**What is being asked**
Show each line from the records below in which the word "gente" occurs.

**Source information**
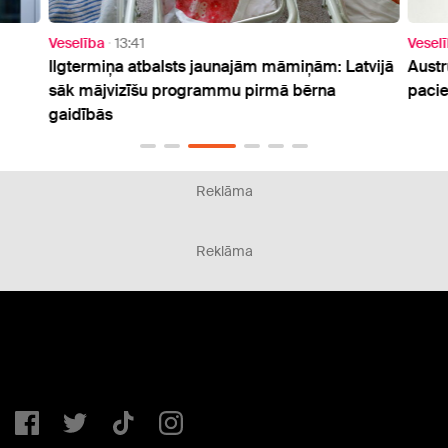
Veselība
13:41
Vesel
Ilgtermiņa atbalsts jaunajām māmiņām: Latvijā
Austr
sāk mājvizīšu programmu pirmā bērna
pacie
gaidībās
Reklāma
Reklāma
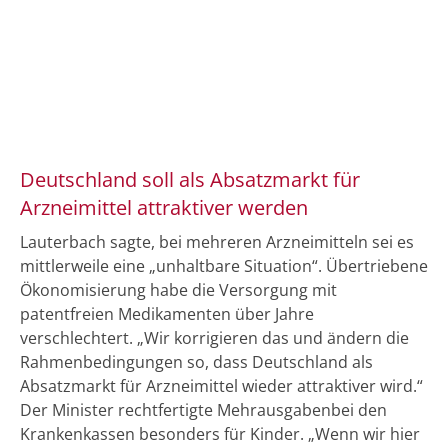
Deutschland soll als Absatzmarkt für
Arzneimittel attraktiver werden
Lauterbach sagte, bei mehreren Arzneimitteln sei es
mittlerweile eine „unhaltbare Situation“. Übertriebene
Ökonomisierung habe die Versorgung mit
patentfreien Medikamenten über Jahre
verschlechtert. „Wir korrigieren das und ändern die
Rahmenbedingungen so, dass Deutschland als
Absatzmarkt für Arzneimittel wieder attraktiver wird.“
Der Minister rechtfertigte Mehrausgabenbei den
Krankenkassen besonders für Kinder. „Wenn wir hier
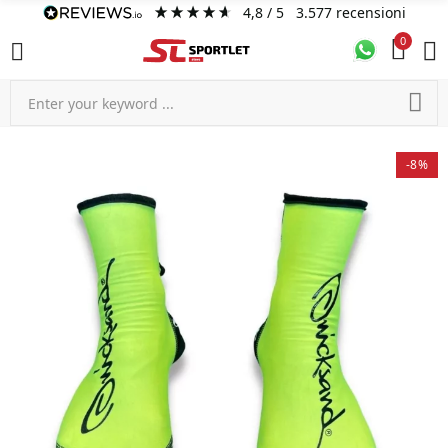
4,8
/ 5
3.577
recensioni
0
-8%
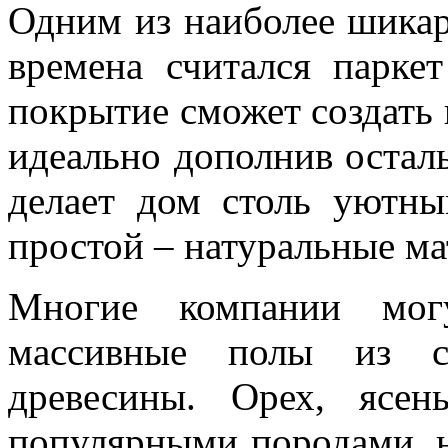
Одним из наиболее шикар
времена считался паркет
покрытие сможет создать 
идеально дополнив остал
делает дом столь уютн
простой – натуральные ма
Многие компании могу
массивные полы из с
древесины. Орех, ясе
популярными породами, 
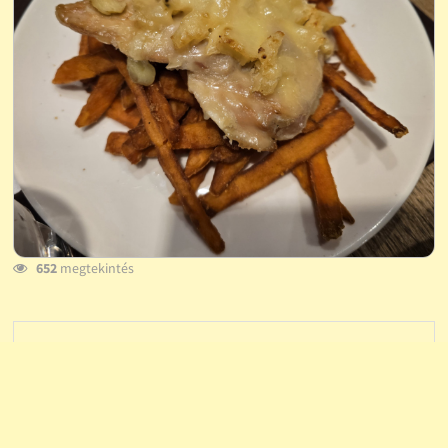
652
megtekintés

==

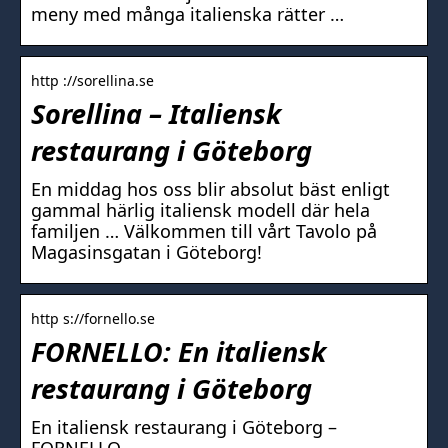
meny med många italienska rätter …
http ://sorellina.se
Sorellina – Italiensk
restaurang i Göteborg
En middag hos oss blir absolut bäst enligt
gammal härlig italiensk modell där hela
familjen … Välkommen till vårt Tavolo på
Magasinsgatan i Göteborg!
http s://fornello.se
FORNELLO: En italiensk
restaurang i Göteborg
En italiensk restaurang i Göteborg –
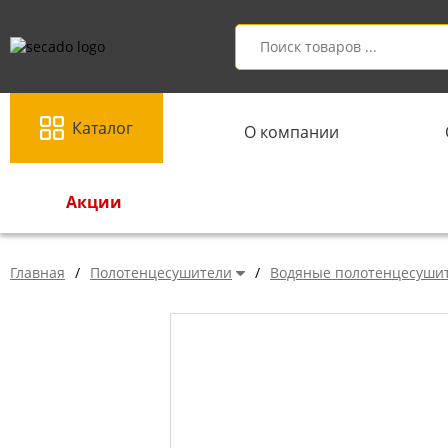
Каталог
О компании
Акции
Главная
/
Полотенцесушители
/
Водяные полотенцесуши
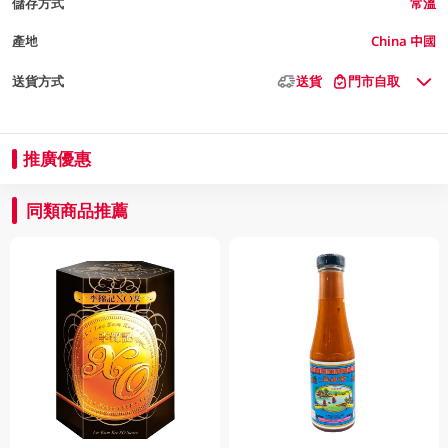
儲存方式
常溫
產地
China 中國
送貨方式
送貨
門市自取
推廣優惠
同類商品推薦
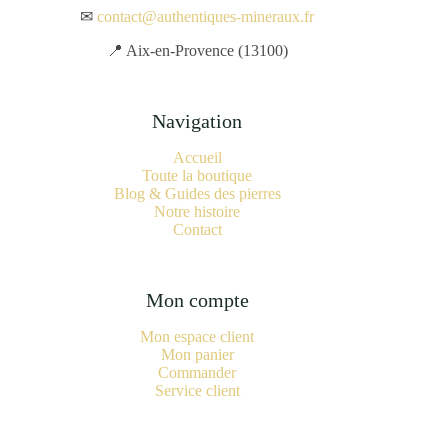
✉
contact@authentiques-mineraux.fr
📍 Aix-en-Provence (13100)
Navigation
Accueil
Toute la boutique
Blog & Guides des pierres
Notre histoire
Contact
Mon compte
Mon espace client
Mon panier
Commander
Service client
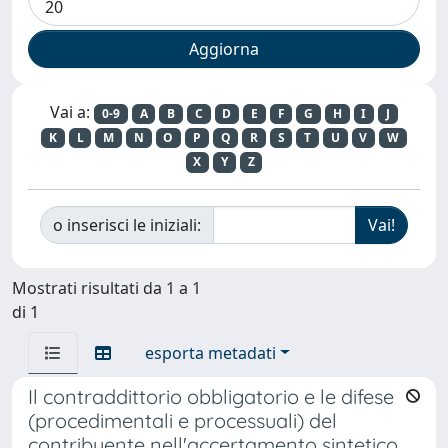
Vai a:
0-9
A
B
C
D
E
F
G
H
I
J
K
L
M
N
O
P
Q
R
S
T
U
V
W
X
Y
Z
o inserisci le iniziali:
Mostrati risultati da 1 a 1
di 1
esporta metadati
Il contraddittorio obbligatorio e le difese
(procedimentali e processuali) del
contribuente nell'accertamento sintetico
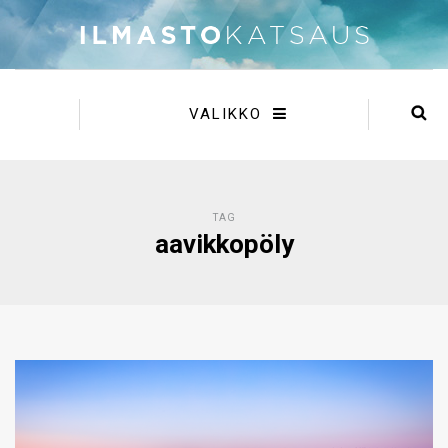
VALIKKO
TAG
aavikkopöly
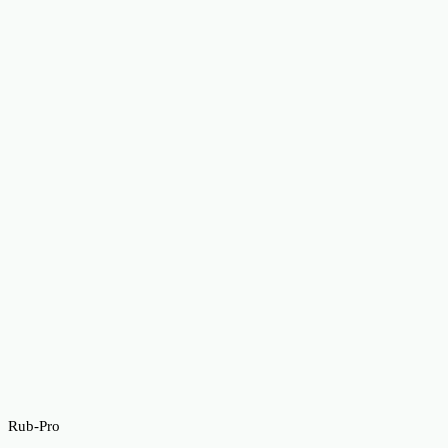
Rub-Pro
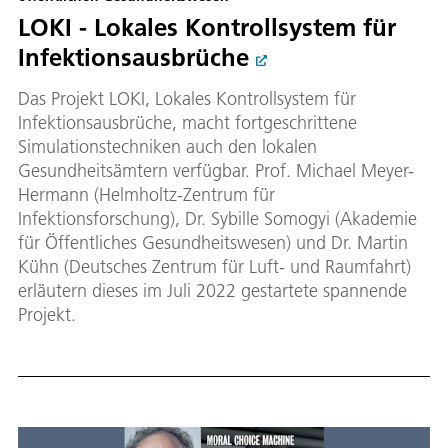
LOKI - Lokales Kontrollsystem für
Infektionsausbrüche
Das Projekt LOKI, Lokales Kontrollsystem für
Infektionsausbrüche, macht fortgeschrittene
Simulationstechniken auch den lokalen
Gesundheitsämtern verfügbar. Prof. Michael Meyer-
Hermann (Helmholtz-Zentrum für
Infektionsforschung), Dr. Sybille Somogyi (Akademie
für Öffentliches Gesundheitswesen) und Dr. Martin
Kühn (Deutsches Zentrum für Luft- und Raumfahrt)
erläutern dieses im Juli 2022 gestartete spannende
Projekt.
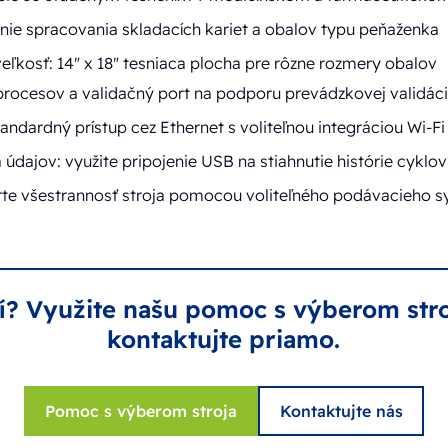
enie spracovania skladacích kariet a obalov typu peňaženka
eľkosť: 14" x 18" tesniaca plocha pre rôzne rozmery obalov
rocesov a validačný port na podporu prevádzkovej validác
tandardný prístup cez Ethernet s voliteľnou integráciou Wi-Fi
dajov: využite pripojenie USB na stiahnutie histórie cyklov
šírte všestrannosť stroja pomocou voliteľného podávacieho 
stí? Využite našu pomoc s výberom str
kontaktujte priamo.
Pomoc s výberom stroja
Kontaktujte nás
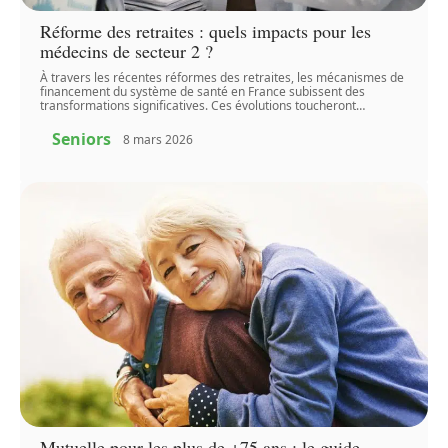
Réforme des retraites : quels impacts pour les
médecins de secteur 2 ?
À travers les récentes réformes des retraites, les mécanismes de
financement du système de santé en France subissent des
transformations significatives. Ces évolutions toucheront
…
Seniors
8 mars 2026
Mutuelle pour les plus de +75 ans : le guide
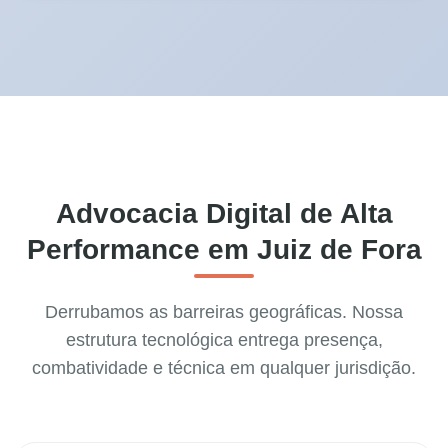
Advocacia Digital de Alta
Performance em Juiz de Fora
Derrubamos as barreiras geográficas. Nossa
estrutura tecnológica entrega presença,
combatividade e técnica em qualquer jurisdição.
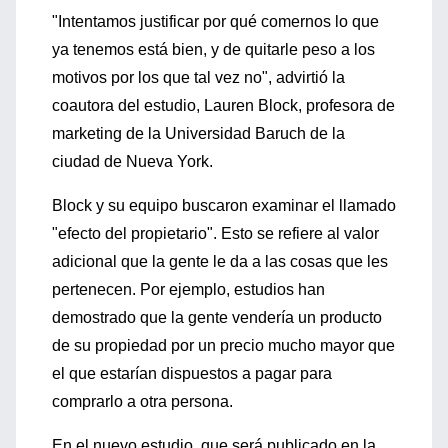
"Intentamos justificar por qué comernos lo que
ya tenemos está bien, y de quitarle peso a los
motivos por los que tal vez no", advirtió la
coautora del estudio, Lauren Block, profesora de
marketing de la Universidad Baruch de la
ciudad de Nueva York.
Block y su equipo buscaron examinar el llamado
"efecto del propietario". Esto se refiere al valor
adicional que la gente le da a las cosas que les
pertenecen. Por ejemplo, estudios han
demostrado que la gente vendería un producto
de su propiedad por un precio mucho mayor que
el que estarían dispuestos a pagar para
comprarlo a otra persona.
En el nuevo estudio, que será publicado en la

**Output for this exercise**
adicional que la gente le da a las cosas que les
demostrado que la gente vendería un producto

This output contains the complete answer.